Jonathan Fanara Responsable des pages Littérature, Essais & Bandes dessinées et des actualités DVD/bluray

Entre 1919 et 1921, la guerre d’indépendance irlandaise met aux prises l’IRA et l’armée britannique, supplée par la Police royale irlandaise (RIC). Le 21 novembre 1920, à Dublin, le stade de Croke Park, dévolu aux sports nationaux traditionnels, accueille un match de bienfaisance entre deux équipes concourant pour le titre de champion de football gaélique. Courroucés par une opération irlandaise meurtrière menée plus tôt dans la journée et convaincus que des tueurs se cachent dans l’assistance, les paramilitaires britanniques pénètrent dans l’enceinte sportive, ouvrent le feu et provoquent un effroyable bain de sang.

Avec Jujitsuffragettes, Croke Park marque les débuts d’une nouvelle collection intitulée « Coup de tête » et publiée aux éditions Delcourt. Cette dernière, consacrée aux récits « mettant en scène la puissance du sport et les drames de l’Histoire », ne pouvait être mieux incarnée que par Croke Park. Éclatée dans un récit parallèle se déroulant alternativement en 1920 et en 2007, la bande dessinée de Sylvain Gâche (scénario) et Richard Guérineau (dessin et couleur) prend appui sur une double confrontation entre Irlandais et Britanniques. La première, située à Dublin en 1920, raconte comment une unité de l’Armée républicaine irlandaise baptisée les Douze apôtres a cherché à se débarrasser du Cairo Gang, des espions envoyés par Londres pour éliminer les indépendantistes locaux. Elle illustre surtout la réponse sanglante et arbitraire qui s’en est ensuivie, lorsque les paramilitaires de la Couronne ont tiré sans discernement sur le public et les sportifs rassemblés dans le stade de Croke Park à l’occasion d’un match de charité. La seconde confrontation, plus apaisée, date de 2007, toujours à Croke Park, durant le tournoi de rugby des Six Nations. Les Irlandais y prennent enfin leur revanche sur les Anglais, dans une opposition qui a forcément ravivé des souvenirs douloureux.

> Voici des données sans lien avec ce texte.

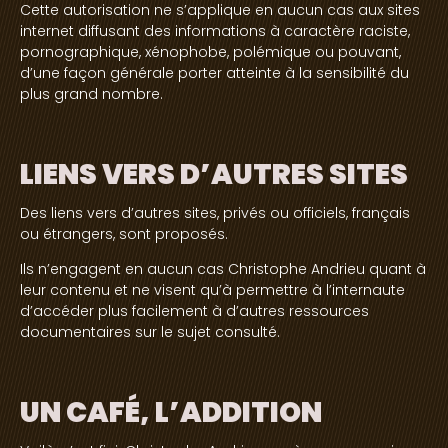
Cette autorisation ne s’applique en aucun cas aux sites
internet diffusant des informations à caractère raciste,
pornographique, xénophobe, polémique ou pouvant,
d’une façon générale porter atteinte à la sensibilité du
plus grand nombre.
LIENS VERS D’AUTRES SITES
Des liens vers d’autres sites, privés ou officiels, français
ou étrangers, sont proposés.
Ils n’engagent en aucun cas Christophe Andrieu quant à
leur contenu et ne visent qu’à permettre à l’internaute
d’accéder plus facilement à d’autres ressources
documentaires sur le sujet consulté.
UN CAFÉ, L’ADDITION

L’intérêt didactique de cet album est évident : Sylvain Gâche, bien documenté, se penche sur des événements qui ont marqué l’histoire récente des relations anglo-irlandaises. Il dresse le portrait de deux communautés au sein desquelles la haine et la paranoïa ont atteint des hauteurs insoupçonnées. Des deux côtés, les espions, les réseaux, les actes de domination ou de résistance et les intentions politiques constituaient un horizon indépassable. Le conflit entre Irlandais et Britanniques était à ce point prégnant qu’il tendait à se projeter sur toutes les sphères de la vie quotidienne – un voyage en train débouche sur des ratonnades, une rencontre sportive sur un massacre, un rassemblement dans un pub sur de viles manœuvres… De cette époque tristement mémorable, mais aussi de son extension lors du tournoi des Six Nations de 2007, c’est un stade qui est appelé à témoigner. Le Croke Park est le lien entre les deux récits alternés et le lieu où se manifeste le plus abruptement la folie meurtrière née d’une querelle politique. Le nom des tribunes est à lui seul un puissant indicateur quant à la mémoire irlandaise. Graphiquement, l’album n’est pas en reste, puisqu’il peut compter sur l’expérience et la précision du trait de Richard Guérineau. Sa reconstitution des années 1920 et la qualité de ses représentations sportives ne gâchent évidemment rien à la lecture de cette bande dessinée originale, instructive et enlevée, qui revient sur le premier Bloody Sunday, aujourd’hui quelque peu éclipsé par le massacre de Derry survenu en 1972.